Goal of the exercise: Look through the lines below and extract any with the word "dezembro".

Dataset items:
__________________________________________________

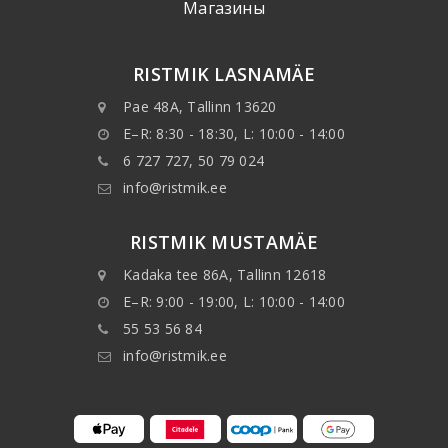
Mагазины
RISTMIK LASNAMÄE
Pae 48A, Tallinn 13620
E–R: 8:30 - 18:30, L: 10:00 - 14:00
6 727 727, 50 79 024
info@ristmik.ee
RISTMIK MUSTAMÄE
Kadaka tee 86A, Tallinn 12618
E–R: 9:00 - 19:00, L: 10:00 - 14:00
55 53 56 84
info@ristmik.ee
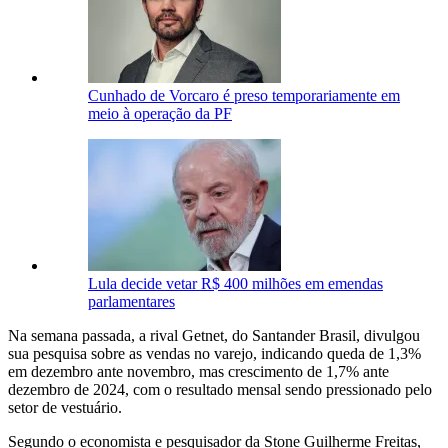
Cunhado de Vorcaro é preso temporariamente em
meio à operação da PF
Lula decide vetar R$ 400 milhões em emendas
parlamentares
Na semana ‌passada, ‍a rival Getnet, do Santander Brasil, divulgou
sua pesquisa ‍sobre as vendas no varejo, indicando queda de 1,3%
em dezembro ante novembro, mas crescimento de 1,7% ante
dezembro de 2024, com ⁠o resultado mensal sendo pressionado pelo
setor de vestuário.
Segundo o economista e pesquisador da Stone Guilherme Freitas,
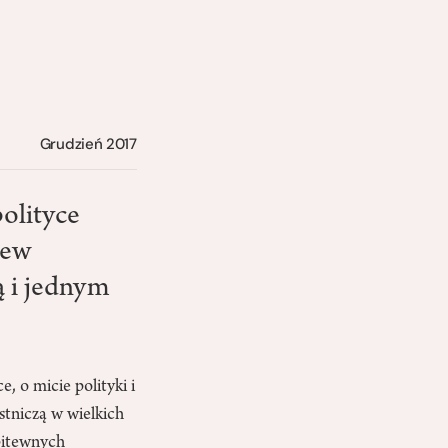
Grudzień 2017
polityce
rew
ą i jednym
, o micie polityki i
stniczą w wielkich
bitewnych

__________________________________________________

Answer:
em dezembro ante novembro, mas crescimento de 1,7% ante
dezembro de 2024, com ⁠o resultado mensal sendo pressionado pelo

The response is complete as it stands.